Sei referendum per la giustizia giusta, obiettivo di quelle riforme che l’UE esige
La nota può cominciare con la scarcerazione di Giovanni Brusca, il super killer della Cosa Nostra, responsabile di oltre cento delitti, e tra questi l’uccisione di Giovanni Falcone, la moglie, gli uomini della scorta; e del piccolo Giuseppe Di Matteo, 12 anni, sventurato figlio di un collaboratore di giustizia. Certamente è un cazzotto nello stomaco, come dicono tanti politici, la sua scarcerazione, dopo 25 anni di detenzione. Ma i tanti politici indignati, non lo sapevano che si è applicata una legge da loro approvata? Una normativa che concede sostanziosi sconti di pena a chi in cambio fornisce notizie ed elementi fondamentali per il contrasto e la lotta alle organizzazioni delinquenziali. A stabilire che Brusca ha fornito questo consistente contributo sono stati investigatori e magistrati. Si vuole mettere in dubbio, ora, il loro operato? Perché hanno taciuto 25 anni fa, quando è stata emessa la sentenza in favore di Brusca? Allora dovevano parlare, indignarsi.

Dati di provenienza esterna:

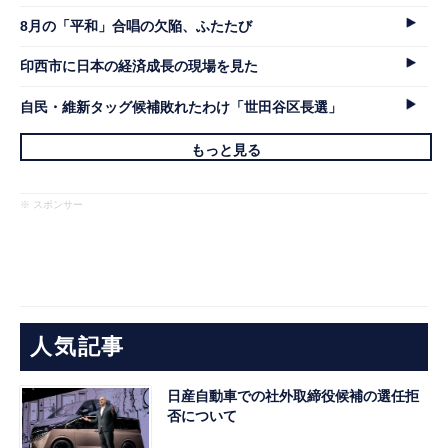
8月の「平和」合唱の欠陥、ふたたび
印西市に日本の経済成長の現場を見た
自民・維新タッグ候補敗れたわけ「世田谷区長選」
もっと見る
※ スポンサー
人気記事
日産自動車での社外取締役候補の選任拒
否について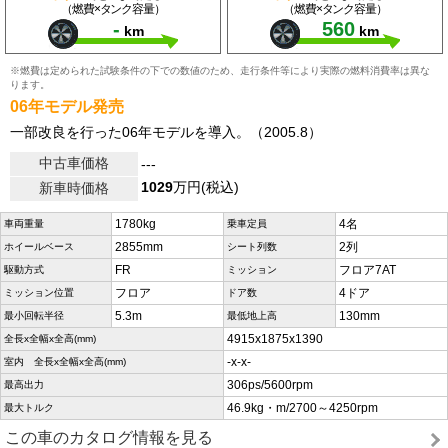
（燃費×タンク容量）
（燃費×タンク容量）
-
560
km
km
※燃費は定められた試験条件の下での数値のため、走行条件等により実際の燃料消費率は異な
ります。
06年モデル発売
一部改良を行った06年モデルを導入。（2005.8）
中古車価格
---
1029
万円(税込)
新車時価格
1780kg
4名
車両重量
乗車定員
2855mm
2列
ホイールベース
シート列数
FR
フロア7AT
駆動方式
ミッション
フロア
4ドア
ミッション位置
ドア数
5.3m
130mm
最小回転半径
最低地上高
4915x1875x1390
全長x全幅x全高(mm)
-x-x-
室内 全長x全幅x全高(mm)
306ps/5600rpm
最高出力
46.9kg・m/2700～4250rpm
最大トルク
この車のカタログ情報を見る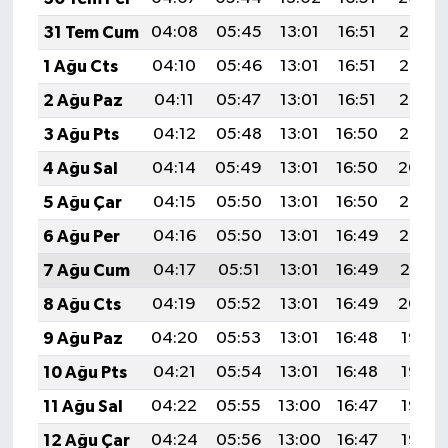
31 Tem Cum
04:08
05:45
13:01
16:51
20:08
1 Ağu Cts
04:10
05:46
13:01
16:51
20:07
2 Ağu Paz
04:11
05:47
13:01
16:51
20:06
3 Ağu Pts
04:12
05:48
13:01
16:50
20:05
4 Ağu Sal
04:14
05:49
13:01
16:50
20:04
5 Ağu Çar
04:15
05:50
13:01
16:50
20:03
6 Ağu Per
04:16
05:50
13:01
16:49
20:02
7 Ağu Cum
04:17
05:51
13:01
16:49
20:01
8 Ağu Cts
04:19
05:52
13:01
16:49
20:00
9 Ağu Paz
04:20
05:53
13:01
16:48
19:58
10 Ağu Pts
04:21
05:54
13:01
16:48
19:57
11 Ağu Sal
04:22
05:55
13:00
16:47
19:56
12 Ağu Çar
04:24
05:56
13:00
16:47
19:55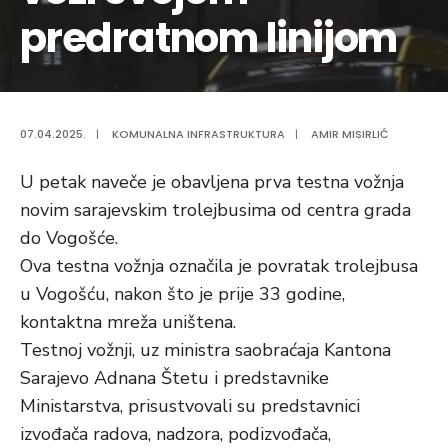
predratnom linijom
07.04.2025.
|
KOMUNALNA INFRASTRUKTURA
|
AMIR MISIRLIĆ
U petak naveče je obavljena prva testna vožnja
novim sarajevskim trolejbusima od centra grada
do Vogošće.
Ova testna vožnja označila je povratak trolejbusa
u Vogošću, nakon što je prije 33 godine,
kontaktna mreža uništena.
Testnoj vožnji, uz ministra saobraćaja Kantona
Sarajevo Adnana Štetu i predstavnike
Ministarstva, prisustvovali su predstavnici
izvođača radova, nadzora, podizvođača,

Notazione a margine: l‘orrore non è come tutti ripetono a pappagallo, aver sciolto il corpo morto del piccolo Di Matteo nell’acido; piuttosto averlo freddamente strangolato, dopo averlo tenuto incatenato per ben 25 mesi, in un buco sottoterra dove moriva ogni giorno.
“Questa è la legge, una legge che peraltro ha voluto mio fratello e quindi va rispettata”, dice Maria Falcone a proposito della scarcerazione di Brusca. Ha ragione.
Qui si arriva ai referendum che ieri mattina sono stati presentati, nel corso di una conferenza stampa, da Maurizio Turco e Irene Testa per il Partito Radicale, e Matteo Salvini, per la Lega. Sei referendum per la giustizia giusta. Quella che invocavano e per cui si sono mobilitati in tanti, da Enzo Tortora a Leonardo Sciascia. Alcuni temi riguardano questioni che anche Falcone riteneva giusti: penso alla separazione delle carriere dei pubblici ministeri e dei giudici; alla riforma del Consiglio Superiore della Magistratura; al superamento dell’obbligatorietà dell’azione penale. Anche queste riforme, le voleva Falcone; per averle invocate ha subito, dai suoi stessi colleghi e da molte forze politiche, emarginazione ed isolamento.
Ma ecco i quesiti su cui tra qualche settimana si cominceranno a raccogliere le firme: responsabilità civile dei Giudici; separazione delle carriere dei magistrati sulla base della distinzione tra funzioni giudicanti e requirenti; custodia cautelare; abrogazione del testo unico in materia di incandidabilità e di divieto di ricoprire cariche elettive e di Governo (legge Severino); Consiglio Superiore della Magistratura abolizione raccolta firme Lista magistrati; voto per i membri non togati dei Consigli Giudiziari.
Forze politiche come il Partito Democratico o il Movimento 5 Stelle non vedono di buon occhio l’iniziativa referendaria: è il Parlamento, dicono, che deve varare le necessarie e urgenti riforme che l’Unione Europea esige. Riforme – come il pacchetto predisposto dal ministro della Giustizia Marta Cartabia – che proprio pungolate dai referendum, potrebbero beneficiare di una corsia preferenziale ed essere approvate nel corso dell’attuale legislatura. Che si tratti di riforme urgenti lo si desume da un ‘piccolo’ fatto.
Comprensibile il disappunto del capo della procura di Verbania Olimpia Bossi che si vede smontato, in modo clamoroso, l’impianto accusatorio dal Giudice per le indagini preliminari Donatella Banci Bonamici. E’ pesantissimo giudizio sostenere che il fermo dei tre indagati per la strage «è stato eseguito al di fuori dei casi previsti dalla legge e non può essere convalidato». Se si deve dar credito a quanto riferisce ‘La Stampa’, sempre la procuratrice Bossi commenta: con il GIP Buonamici «prendevamo insieme il caffè, per un po’ lo berrò da sola». Non si rende conto di fornire così un ulteriore argomento a favore della separazione delle carriere: per anche ‘solo’ una questione di forme quel caffè Bossi e Buonamici non lo avrebbero dovuto prendere mai; né loro, né nessun pubblico ministero e Gip: per ragioni che non c’è bisogno di spiegare. Proprio quel ‘caffè’ conferma la necessità e l’urgenza di separare le carriere del Pubblico Ministero da quelle del Giudice.